Friday, August 08, 2008

Recycling the Old Mac

About a week ago, I said goodbye to an old friend. It was my original Macintosh II computer from 1987. It had been quietly sitting in the basement for over a decade and a half and it was finally time for it to go. What made this the right time? The Apple recycling program.

There are a lot of reasons why I kept the old Mac around all these years. When I first replaced it with a faster Performa model, I figured the Mac II would be a great backup computer. Or perhaps one I could use in the basement for whatever. And then there was the moose.

The moose is the famous Talking Moose that Dr. Steven Halls programmed using the built-in Macintalk voice feature of the Macs. Every few minutes the image of a talking moose with a Canadian accent would pop-up and make some witty comment. I loved that thing. You could even have it recite your own phrases to really personalize the computer. That's probably why I couldn't let go of the obsolete Macintosh II even after another Mac aficionado offered to buy it. It would mean letting go of the Moose. Sadly, the moose function doesn't work on Apple operating systems later than version 7.1. Something in the native speech software changed and the Moose went silent.

Apple's recycling program, however, offers a really compelling reason to de-junk your basement or garage. If you buy a brand new qualifying computer or monitor from an Apple Store, you have the opportunity to opt-in to the recycling program. If you elect to go that way, Apple sends you two bar codes good for shipping your old computer and monitor of any make back to Apple for proper electronic recycling. This is completely free. All you have to do is box up your old equipment and take it to a FedEX store. They scan the barcodes and print out shipping labels gratis. Well, somebody's paying but it isn't you.

Shipping is the real killer with giving away, donating or recycling old computer equipment. That stuff is heavy. Especially tube type monitors that can darn near break your back carrying them up and down stairs. Plus few local recyclers want CRTs anymore. They're full of lead that does nasty things to people who ingest it. We have a local metals and electronics recycling program that's available twice a year. But they want $10 for computer monitor and $20 for a TV. Gotta feeling that monitor charge is going to go up soon.

So, when my wife got her nice new MacBook Pro and the recycling codes it was decision time for yours truly. The Mac II and its 13" monitor were the largest and heaviest of the unused equipment I still had in storage. It wasn't a pretty computer anymore, either. The color of the plastic had morphed from a nice cream shade to a dirty orange around where the monitor had been sitting. Too many years of UV from the office window I suppose. Running a blazing 16 MHz with a couple of Meg of RAM and a 20 MB SCSI hard drive made it unusable for anything but the most basic word processing and spreadsheet work. But there was still the matter of the Moose.
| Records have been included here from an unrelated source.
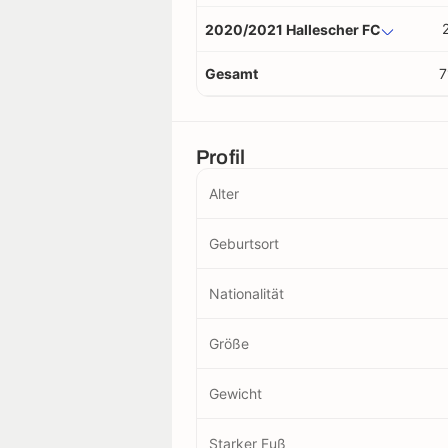
2020/2021 Hallescher FC
Gesamt
7
Profil
Alter
Geburtsort
Nationalität
Größe
Gewicht
Starker Fuß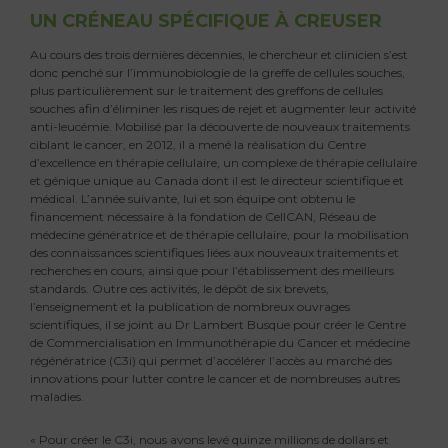
UN CRÉNEAU SPÉCIFIQUE À CREUSER
Au cours des trois dernières décennies, le chercheur et clinicien s’est
donc penché sur l’immunobiologie de la greffe de cellules souches,
plus particulièrement sur le traitement des greffons de cellules
souches afin d’éliminer les risques de rejet et augmenter leur activité
anti-leucémie. Mobilisé par la découverte de nouveaux traitements
ciblant le cancer, en 2012, il a mené la réalisation du Centre
d’excellence en thérapie cellulaire, un complexe de thérapie cellulaire
et génique unique au Canada dont il est le directeur scientifique et
médical. L’année suivante, lui et son équipe ont obtenu le
financement nécessaire à la fondation de CellCAN, Réseau de
médecine génératrice et de thérapie cellulaire, pour la mobilisation
des connaissances scientifiques liées aux nouveaux traitements et
recherches en cours, ainsi que pour l’établissement des meilleurs
standards. Outre ces activités, le dépôt de six brevets,
l’enseignement et la publication de nombreux ouvrages
scientifiques, il se joint au Dr Lambert Busque pour créer le Centre
de Commercialisation en Immunothérapie du Cancer et médecine
régénératrice (C3i) qui permet d’accélérer l’accès au marché des
innovations pour lutter contre le cancer et de nombreuses autres
maladies.
« Pour créer le C3i, nous avons levé quinze millions de dollars et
Taking one last trip down memory lane, I Googled "talking moose" and was shocked to find that the Moose has been reincarnated. There is a new version called Uli's Moose brought back to life for OS X by Martin Ulrich Kusterer of Munich. It's a free download supported by voluntary contributions and runs great on that MacBook Pro. Searching further, I found a Windows XP Talking Moose programmed by Aaron Lambert that you can download from CNET.
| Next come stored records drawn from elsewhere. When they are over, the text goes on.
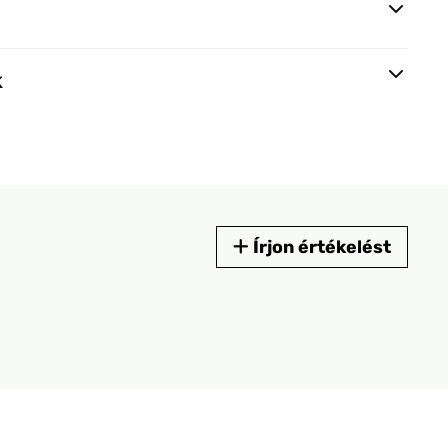
k
Írjon értékelést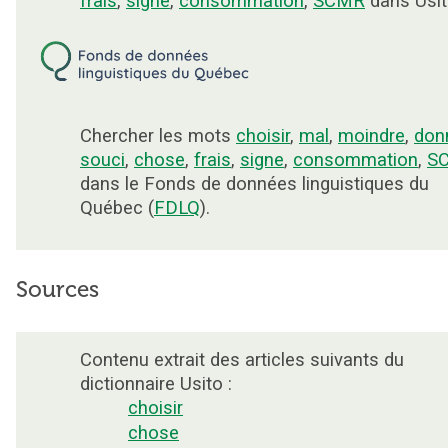
frais
,
signe
,
consommation
,
SCMR
dans Usit
Chercher les mots
choisir
,
mal
,
moindre
,
don
souci
,
chose
,
frais
,
signe
,
consommation
,
S
dans le Fonds de données linguistiques du
Québec (
FDLQ
).
Sources
Contenu extrait des articles suivants du
dictionnaire Usito :
choisir
chose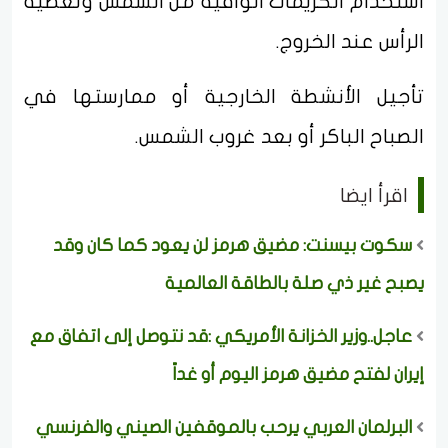
استخدام الكريمات الواقية من الشمس وتغطية
الرأس عند الخروج.
تأجيل الأنشطة الخارجية أو ممارستها في
الصباح الباكر أو بعد غروب الشمس.
اقرأ ايضا
سكوت بيسنت: مضيق هرمز لن يعود كما كان وقد
يصبح غير ذي صلة بالطاقة العالمية
عاجل..وزير الخزانة الأمريكي :قد نتوصل إلى اتفاق مع
إيران لفتح مضيق هرمز اليوم أو غداً
البرلمان العربي يرحب بالموقفين الصيني والفرنسي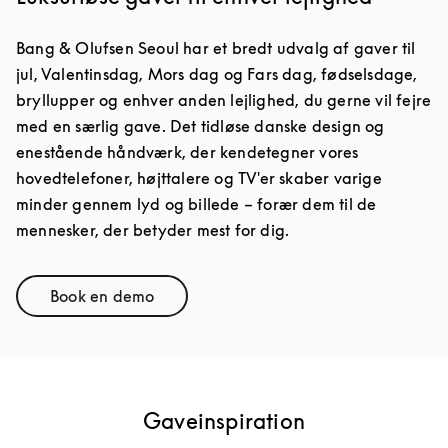
Bang & Olufsen Seoul har et bredt udvalg af gaver til
jul, Valentinsdag, Mors dag og Fars dag, fødselsdage,
bryllupper og enhver anden lejlighed, du gerne vil fejre
med en særlig gave. Det tidløse danske design og
enestående håndværk, der kendetegner vores
hovedtelefoner, højttalere og TV'er skaber varige
minder gennem lyd og billede – forær dem til de
mennesker, der betyder mest for dig.
Book en demo
Link Opens in New Tab
Gaveinspiration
Now with multiple mooses... OK, moose... inhabiting all of our current fleet of laptops and desktops, there is no reason to fill the basement with boat anchors. But that doesn't mean they're going to the curb either. Electronic circuit boards, lead filled CRTs and a couple car trunks worth of plastics and metals are going to be donated, given to local computer enthusiasts for parts, or recycled at the next electronics drive, sans hard disks that I'll never feel confident are totally erased of the personal information criminal hackers long for. If you're goosey about identity theft, and you should be, remove those drives or use disk erasing software such as White Canyon's Wipe Drive to sanitize your hard drives before letting them out of the building.

I'll likely buy another Mac at some point and send some more decrepit hardware back to Apple from whence it came. That has a nice "circle of life" feel to it. I've also found a couple of recyclers online that will even pay for more recent electronics gear still in excellent working order. Cell for Cash wants cell phones and will send you cash just like the name says. Gazelle wants cell phones, laptops, digital cameras, MP3 players, camcorders, GPS navigation units, gaming consoles, satellite radios, and portable hard drives. Both of these companies will pay for shipping if you have stuff they want. Now if I can just train myself to let go of those gadgets before all the value drains out of them.